(Records drawn from a dataset)
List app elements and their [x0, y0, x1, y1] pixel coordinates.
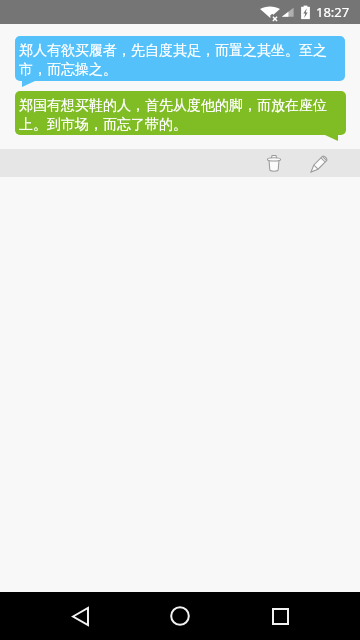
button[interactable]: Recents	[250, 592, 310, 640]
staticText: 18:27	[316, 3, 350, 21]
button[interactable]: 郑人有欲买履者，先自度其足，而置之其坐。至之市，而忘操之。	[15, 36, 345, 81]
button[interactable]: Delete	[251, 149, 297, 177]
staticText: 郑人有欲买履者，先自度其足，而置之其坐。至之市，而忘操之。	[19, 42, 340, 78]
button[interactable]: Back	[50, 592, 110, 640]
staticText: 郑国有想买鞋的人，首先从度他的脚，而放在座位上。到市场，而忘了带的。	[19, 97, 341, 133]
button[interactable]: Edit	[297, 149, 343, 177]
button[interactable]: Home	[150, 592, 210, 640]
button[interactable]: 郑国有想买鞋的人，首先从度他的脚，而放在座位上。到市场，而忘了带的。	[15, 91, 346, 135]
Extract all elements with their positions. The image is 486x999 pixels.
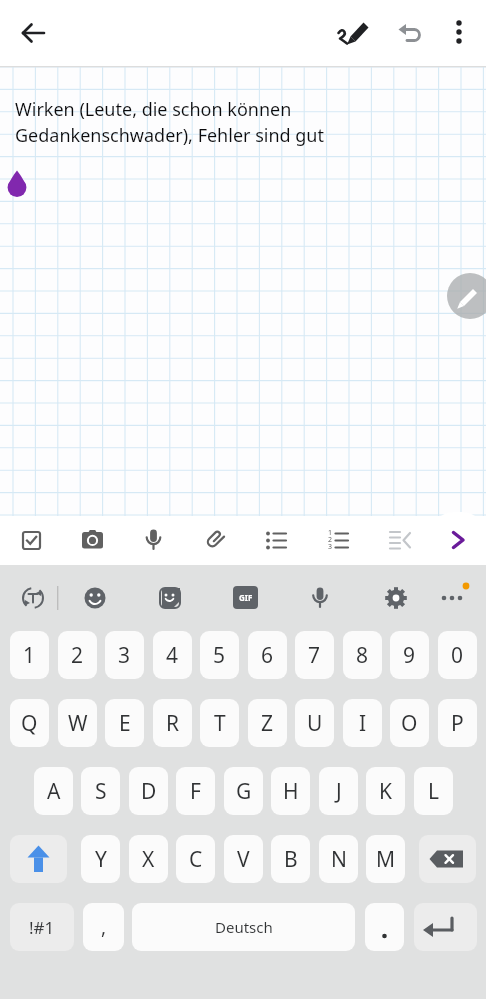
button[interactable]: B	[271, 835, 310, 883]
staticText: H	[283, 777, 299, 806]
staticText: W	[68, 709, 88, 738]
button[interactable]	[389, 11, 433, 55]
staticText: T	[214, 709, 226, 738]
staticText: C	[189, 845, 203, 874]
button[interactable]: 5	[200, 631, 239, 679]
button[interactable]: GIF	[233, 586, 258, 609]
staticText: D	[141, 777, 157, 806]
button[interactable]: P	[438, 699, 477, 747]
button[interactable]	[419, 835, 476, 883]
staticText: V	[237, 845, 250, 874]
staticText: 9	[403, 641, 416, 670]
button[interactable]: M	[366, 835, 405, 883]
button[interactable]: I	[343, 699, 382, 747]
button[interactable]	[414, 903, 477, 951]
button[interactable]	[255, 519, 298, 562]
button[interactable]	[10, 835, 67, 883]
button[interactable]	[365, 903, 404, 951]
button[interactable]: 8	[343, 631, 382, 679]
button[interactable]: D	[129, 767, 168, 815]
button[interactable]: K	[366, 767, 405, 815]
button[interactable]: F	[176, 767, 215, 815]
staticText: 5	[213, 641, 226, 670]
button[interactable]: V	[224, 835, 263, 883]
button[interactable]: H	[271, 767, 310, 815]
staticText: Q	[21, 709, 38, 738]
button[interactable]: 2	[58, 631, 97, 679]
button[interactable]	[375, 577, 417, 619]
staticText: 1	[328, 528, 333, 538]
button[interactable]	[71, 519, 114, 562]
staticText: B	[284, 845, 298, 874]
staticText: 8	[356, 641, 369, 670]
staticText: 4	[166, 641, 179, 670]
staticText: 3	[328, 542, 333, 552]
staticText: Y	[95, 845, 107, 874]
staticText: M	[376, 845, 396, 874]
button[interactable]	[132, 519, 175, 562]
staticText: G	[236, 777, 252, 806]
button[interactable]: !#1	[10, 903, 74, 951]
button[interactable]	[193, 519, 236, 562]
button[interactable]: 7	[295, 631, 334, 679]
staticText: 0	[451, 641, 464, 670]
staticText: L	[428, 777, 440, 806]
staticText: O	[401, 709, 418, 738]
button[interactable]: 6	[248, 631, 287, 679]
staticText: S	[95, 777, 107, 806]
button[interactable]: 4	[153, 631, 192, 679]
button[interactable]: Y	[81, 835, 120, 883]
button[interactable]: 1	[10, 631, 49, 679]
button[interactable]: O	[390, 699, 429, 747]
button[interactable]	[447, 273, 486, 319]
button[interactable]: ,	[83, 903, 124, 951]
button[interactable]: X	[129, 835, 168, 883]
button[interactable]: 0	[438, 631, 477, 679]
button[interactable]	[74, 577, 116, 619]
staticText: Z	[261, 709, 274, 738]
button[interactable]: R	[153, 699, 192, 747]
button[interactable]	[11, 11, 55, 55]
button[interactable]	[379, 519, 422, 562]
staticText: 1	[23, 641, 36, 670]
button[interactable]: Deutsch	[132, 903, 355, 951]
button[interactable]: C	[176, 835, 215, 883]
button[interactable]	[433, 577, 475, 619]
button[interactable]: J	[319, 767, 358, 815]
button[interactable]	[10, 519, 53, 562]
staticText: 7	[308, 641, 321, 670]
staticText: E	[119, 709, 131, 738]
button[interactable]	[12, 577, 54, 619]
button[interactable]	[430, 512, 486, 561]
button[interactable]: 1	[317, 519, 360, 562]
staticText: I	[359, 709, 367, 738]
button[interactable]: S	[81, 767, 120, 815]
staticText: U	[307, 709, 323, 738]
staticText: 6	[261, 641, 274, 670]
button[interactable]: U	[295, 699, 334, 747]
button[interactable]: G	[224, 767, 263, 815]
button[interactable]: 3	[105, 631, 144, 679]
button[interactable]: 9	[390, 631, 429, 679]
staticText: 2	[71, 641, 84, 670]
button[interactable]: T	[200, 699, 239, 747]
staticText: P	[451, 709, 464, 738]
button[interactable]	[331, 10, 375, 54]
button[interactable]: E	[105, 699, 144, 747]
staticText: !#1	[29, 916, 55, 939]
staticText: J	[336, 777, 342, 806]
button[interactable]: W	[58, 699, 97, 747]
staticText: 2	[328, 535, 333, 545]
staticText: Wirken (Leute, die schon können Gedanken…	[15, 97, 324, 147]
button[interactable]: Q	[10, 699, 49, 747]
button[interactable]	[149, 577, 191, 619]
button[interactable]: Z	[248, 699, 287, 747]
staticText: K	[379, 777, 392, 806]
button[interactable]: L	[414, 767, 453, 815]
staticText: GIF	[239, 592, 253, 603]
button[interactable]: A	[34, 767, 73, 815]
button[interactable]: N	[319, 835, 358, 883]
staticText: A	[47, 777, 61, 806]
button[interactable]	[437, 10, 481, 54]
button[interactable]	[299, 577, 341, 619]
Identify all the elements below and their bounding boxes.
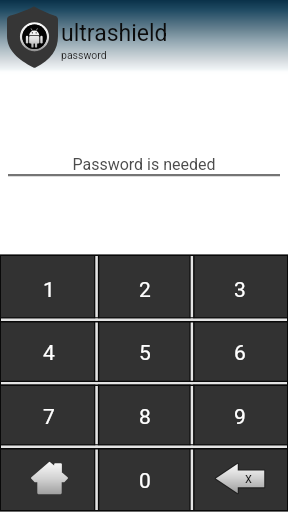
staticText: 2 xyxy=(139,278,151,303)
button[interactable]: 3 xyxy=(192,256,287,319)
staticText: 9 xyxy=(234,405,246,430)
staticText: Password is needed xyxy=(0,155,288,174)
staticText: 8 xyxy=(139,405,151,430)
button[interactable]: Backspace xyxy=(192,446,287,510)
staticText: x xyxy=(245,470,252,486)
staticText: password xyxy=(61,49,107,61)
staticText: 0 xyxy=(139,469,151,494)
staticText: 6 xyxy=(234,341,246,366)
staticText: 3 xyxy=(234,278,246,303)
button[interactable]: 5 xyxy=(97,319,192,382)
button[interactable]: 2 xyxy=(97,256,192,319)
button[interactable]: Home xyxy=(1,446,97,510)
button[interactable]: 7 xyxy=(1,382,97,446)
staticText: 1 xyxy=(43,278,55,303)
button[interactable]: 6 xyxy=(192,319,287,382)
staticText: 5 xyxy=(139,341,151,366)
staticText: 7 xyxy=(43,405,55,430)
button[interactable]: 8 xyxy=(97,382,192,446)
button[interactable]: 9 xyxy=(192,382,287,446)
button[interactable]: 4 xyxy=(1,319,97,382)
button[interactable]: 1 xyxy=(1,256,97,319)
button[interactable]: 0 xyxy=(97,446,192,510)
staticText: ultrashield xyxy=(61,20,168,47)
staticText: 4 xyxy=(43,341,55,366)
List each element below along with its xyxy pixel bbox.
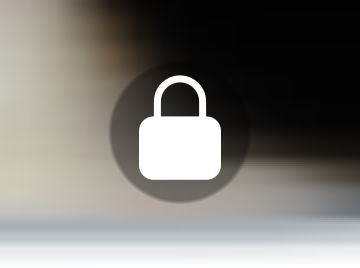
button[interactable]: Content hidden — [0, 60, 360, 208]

- [HOW TO COMPLETE THIS TASK] Your task is to reproduce exactly the lines running from the line that contains "List each element" to the end of the records, pictures excluded.

- [TASK SOLUTION]
List each element below along with its xyxy pixel bbox.
button[interactable]: Content hidden — [0, 60, 360, 208]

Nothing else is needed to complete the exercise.